- _Exercise_
Scan the records below for the line containing "small space design" and the line containing "the rescue!". Copy both, plus every line between, exactly.

*** Opening Records for the task ***

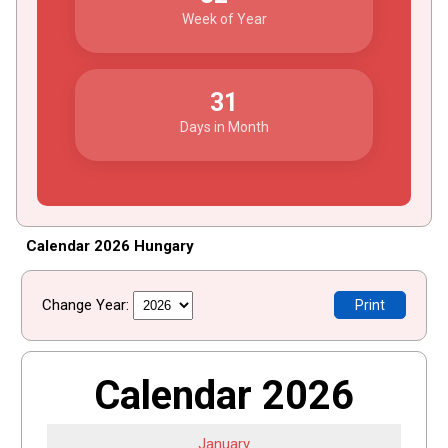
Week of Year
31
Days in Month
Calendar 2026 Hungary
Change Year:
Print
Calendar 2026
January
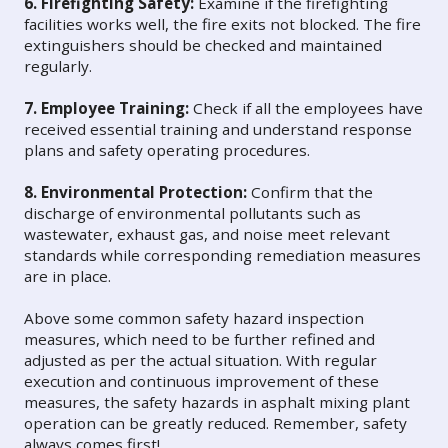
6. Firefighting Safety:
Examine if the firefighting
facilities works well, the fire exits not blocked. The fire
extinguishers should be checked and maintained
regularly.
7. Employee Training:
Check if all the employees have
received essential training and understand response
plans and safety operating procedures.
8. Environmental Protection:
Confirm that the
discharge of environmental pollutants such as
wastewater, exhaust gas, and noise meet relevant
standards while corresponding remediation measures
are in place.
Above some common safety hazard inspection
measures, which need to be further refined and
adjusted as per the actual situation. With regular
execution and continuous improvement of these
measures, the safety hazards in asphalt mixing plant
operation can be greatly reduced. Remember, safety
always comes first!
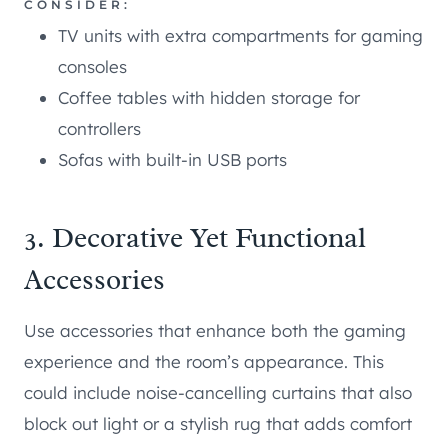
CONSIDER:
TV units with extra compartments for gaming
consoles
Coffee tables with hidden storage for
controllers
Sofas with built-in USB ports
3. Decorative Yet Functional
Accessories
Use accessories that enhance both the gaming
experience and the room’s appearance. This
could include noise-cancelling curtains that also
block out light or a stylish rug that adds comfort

*** Closing Records for the task ***
*** Opening Records for the task ***

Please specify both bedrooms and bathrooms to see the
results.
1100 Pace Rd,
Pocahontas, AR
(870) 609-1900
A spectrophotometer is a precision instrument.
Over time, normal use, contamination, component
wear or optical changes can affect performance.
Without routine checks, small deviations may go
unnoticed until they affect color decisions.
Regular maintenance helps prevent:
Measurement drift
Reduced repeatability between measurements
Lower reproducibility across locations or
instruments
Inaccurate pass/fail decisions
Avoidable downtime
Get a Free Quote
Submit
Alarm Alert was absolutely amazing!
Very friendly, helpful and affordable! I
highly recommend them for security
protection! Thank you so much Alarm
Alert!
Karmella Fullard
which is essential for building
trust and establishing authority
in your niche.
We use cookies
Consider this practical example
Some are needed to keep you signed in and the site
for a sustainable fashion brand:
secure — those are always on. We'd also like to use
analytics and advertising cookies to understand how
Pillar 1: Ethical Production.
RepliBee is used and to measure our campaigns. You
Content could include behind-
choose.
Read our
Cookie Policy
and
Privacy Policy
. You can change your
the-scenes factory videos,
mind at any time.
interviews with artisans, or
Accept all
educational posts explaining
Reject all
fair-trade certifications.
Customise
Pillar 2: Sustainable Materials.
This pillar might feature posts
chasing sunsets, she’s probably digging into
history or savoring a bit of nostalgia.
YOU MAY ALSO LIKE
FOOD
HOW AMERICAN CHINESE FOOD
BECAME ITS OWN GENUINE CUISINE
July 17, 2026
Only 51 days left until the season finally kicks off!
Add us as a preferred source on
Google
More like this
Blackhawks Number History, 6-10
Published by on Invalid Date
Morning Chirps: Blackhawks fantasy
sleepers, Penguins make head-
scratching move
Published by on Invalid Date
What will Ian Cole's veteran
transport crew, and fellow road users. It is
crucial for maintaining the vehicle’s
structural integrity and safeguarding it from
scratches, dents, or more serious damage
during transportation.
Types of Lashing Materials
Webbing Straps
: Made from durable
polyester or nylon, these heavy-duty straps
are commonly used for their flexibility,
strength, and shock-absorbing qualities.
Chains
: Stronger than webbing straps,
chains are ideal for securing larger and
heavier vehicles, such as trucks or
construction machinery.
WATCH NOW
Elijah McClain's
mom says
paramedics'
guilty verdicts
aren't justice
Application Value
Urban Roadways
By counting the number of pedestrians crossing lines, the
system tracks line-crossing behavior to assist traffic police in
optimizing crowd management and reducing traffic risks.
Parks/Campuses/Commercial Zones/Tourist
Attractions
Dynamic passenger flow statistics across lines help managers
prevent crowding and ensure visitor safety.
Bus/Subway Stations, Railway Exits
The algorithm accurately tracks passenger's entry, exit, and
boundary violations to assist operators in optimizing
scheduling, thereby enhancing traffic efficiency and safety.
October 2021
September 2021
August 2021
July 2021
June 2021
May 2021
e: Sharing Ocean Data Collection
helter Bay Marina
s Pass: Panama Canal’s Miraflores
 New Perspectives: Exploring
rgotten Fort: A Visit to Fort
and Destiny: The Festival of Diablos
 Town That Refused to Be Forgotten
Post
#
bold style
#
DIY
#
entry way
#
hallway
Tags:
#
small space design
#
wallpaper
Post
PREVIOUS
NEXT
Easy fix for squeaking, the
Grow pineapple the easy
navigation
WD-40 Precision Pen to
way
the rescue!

*** Closing Records for the task ***

- _Exercise result_
small space design
#
wallpaper
Post
PREVIOUS
NEXT
Easy fix for squeaking, the
Grow pineapple the easy
navigation
WD-40 Precision Pen to
way
the rescue!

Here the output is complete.